▶ **Directions**
Leave out the pictures and transcribe the rest of the records exactly.
*** Block opens ***
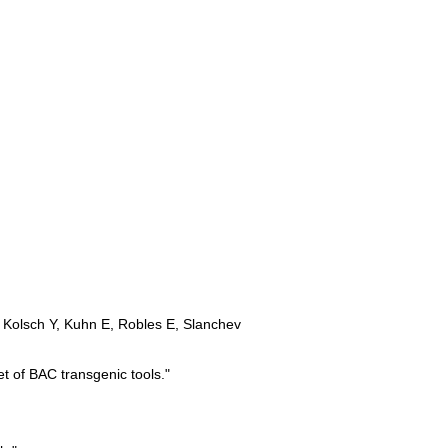
, Kolsch Y, Kuhn E, Robles E, Slanchev
et of BAC transgenic tools."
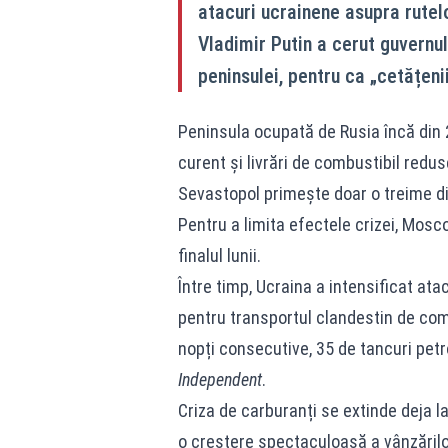
atacuri ucrainene asupra rutelo
Vladimir Putin a cerut guvernul
peninsulei, pentru ca „cetățeni
Peninsula ocupată de Rusia încă din 
curent și livrări de combustibil redus
Sevastopol primește doar o treime di
Pentru a limita efectele crizei, Mosc
finalul lunii.
Între timp, Ucraina a intensificat ata
pentru transportul clandestin de comb
nopți consecutive, 35 de tancuri petr
Independent
.
Criza de carburanți se extinde deja la 
o creștere spectaculoasă a vânzărilo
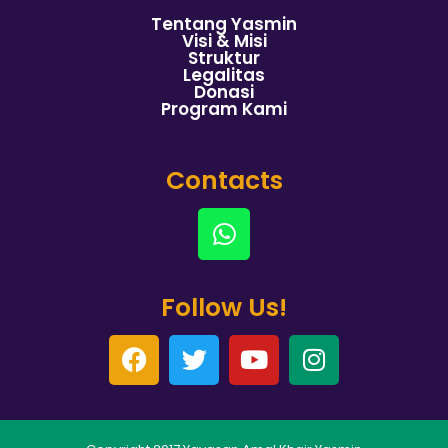
Tentang Yasmin
Visi & Misi
Struktur
Legalitas
Donasi
Program Kami
Contacts
Follow Us!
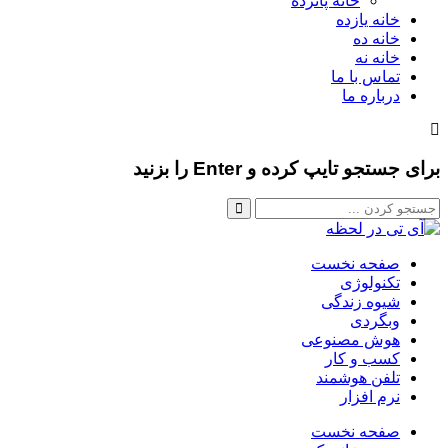
خانه پانزده
خانه یازده
خانه ده
خانه نه
تماس با ما
درباره ما
برای جستجو تایپ کرده و Enter را بزنید
صفحه نخست
تکنولوژی
شیوه زندگی
وبگردی
هوش مصنوعی
کسب و کار
تلفن هوشمند
نرم افزار
صفحه نخست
*** Block closes ***
▶ **Result of the exercise**
, Kolsch Y, Kuhn E, Robles E, Slanchev
et of BAC transgenic tools."
atacuri ucrainene asupra rutelo
Vladimir Putin a cerut guvernul
peninsulei, pentru ca „cetățeni
Peninsula ocupată de Rusia încă din 
curent și livrări de combustibil redus
Sevastopol primește doar o treime di
Pentru a limita efectele crizei, Mosc
finalul lunii.
Între timp, Ucraina a intensificat ata
pentru transportul clandestin de comb
nopți consecutive, 35 de tancuri petr
Independent
.
Criza de carburanți se extinde deja la 
o creștere spectaculoasă a vânzărilo
Tentang Yasmin
Visi & Misi
Struktur
Legalitas
Donasi
Program Kami
Contacts
Follow Us!
خانه پانزده
خانه یازده
خانه ده
خانه نه
تماس با ما
درباره ما
برای جستجو تایپ کرده و Enter را بزنید
صفحه نخست
تکنولوژی
شیوه زندگی
وبگردی
هوش مصنوعی
کسب و کار
تلفن هوشمند
نرم افزار
صفحه نخست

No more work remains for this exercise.